What kind of study design is this?
Cohort study
You have received a request to develop a surveillance program focussed for COVID-19. List and briefly describe six attributes of a surveillance system as it would pertain to COVID-19?
- Simplicity: the flow of information is simple (few providers, few systems, same IT structure, easy operation)
- Flexibility: the system is able to adapt to changing information needs or operating conditions – new providers of information, new data requirements, new case definition etc
- Data quality: complete and valid
- Acceptability: willingness of persons and organizations to participate in the surveillance system
- Sensitivity: proportion of cases detected by the system & ability to detect outbreaks and monitor trends
- Specificity: proportion of cases reported that actually have the disease/event of interest
- Timely: speed between steps
- Stable: reliable (able to collect info without downtime) and available (accessible to users when they need to know)
- Representative: represents health information trends by person, place, and time (trends)
Identify 5 mechanisms by which residual confounding can occur after attempts to control for confounding have been made in both the study design and analysis
- Randomisation - too small of a sample or errors in randomising
- Restriction & matching - not tight enough e.g. large age range where comparison groups end up with different age structures
- Not all confounders were accounted for in the analysis because data on them was not collected
- There were misclassification errors of confounders
- Categorisation of confounders was not tight enough e.g. too large of age bands
What do you understand by active and passive surveillance? Provide an example of each.
Active Surveillance
- Outreach such as visits or phone calls by the public health/surveillance authority to detect unreported cases
- e.g. an infection control nurse goes to the ward and reviews temperature charts to see if any patient has
- a nosocomial infection
Passive Surveillance
- A surveillance system where the public health/surveillance authority depends on others to submit standardized forms or other means of reporting cases
- e.g. ward staff notify infection control when new cases of nosocomial infections are discovered
Define standardization.
When do you use Direct Standardization and Indirect Standardization?
Definition: A statistical method used to calculating summary rates of health outcomes that are adjusted to take into account confounders (e.g. age).

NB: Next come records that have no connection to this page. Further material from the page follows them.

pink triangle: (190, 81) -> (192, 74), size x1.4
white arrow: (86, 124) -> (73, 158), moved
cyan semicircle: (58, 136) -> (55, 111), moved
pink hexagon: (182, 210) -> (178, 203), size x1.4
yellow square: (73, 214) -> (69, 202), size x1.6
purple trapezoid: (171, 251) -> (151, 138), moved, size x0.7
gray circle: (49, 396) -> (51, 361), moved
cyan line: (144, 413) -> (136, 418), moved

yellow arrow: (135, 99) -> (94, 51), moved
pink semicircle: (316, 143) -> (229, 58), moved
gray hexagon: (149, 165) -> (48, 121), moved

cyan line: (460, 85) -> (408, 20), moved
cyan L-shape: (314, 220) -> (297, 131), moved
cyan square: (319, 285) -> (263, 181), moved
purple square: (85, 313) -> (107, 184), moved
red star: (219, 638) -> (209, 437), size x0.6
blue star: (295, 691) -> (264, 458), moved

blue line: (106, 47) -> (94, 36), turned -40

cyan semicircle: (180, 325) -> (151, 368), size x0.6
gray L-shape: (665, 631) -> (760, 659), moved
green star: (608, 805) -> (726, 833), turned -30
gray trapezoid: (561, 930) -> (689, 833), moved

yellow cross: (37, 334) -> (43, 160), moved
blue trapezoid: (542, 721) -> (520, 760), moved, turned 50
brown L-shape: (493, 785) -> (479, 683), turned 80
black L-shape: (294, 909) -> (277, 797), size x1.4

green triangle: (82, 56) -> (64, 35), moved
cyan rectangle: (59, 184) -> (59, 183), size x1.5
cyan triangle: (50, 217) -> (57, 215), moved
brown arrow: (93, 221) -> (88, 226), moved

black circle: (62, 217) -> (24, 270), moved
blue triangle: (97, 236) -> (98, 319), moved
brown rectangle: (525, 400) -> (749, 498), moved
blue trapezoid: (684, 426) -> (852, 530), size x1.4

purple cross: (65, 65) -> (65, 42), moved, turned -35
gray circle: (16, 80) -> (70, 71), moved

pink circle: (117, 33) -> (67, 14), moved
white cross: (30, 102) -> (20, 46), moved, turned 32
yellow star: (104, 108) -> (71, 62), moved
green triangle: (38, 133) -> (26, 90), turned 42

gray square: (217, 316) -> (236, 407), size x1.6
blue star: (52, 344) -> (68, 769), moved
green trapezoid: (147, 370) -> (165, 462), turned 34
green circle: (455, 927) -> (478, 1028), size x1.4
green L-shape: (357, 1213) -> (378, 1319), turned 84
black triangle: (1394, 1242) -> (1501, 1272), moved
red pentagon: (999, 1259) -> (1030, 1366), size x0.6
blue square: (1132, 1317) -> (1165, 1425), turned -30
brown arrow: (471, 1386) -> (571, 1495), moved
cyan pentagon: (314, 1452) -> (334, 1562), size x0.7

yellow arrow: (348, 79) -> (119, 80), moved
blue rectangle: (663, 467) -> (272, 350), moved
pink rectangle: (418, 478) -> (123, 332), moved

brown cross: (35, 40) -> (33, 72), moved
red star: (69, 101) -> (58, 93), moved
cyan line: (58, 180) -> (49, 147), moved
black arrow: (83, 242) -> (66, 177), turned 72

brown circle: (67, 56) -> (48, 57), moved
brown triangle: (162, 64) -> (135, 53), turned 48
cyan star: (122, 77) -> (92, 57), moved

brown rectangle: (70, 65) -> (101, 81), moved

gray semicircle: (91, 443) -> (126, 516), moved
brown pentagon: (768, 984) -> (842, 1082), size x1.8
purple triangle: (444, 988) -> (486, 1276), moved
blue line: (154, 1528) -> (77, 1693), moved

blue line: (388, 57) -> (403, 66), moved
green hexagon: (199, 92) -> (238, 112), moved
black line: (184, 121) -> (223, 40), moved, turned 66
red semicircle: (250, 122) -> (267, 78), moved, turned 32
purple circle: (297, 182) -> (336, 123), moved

The standardized rates allow for a less distorted comparison between 2 + populations, showing how overall rates of disease/mortality compare if the 2+ populatoins hypothetically have the same distribution of confounder (e.g. same age distribution)
- Direct Standardization: Used when age-specific rates of disease/mortality are known for the populations being compared.
- Indirect Standardization: Used when it is difficult to obtain reliable estimates of age-specific rates due to small number of observations (therefore unstable rates, or random error)
*
List 3 ways to reduce interviewer bias
- Use standardized questionnaires consisting of closed-end, easy to understand questions with appropriate response options.
- Train all interviewers to adhere to the question and answer format strictly, with the same degree of questioning for both cases and controls.
- Obtain data or verify data by examining pre-existing records (e.g., medical records or employment records) or assessing biomarkers.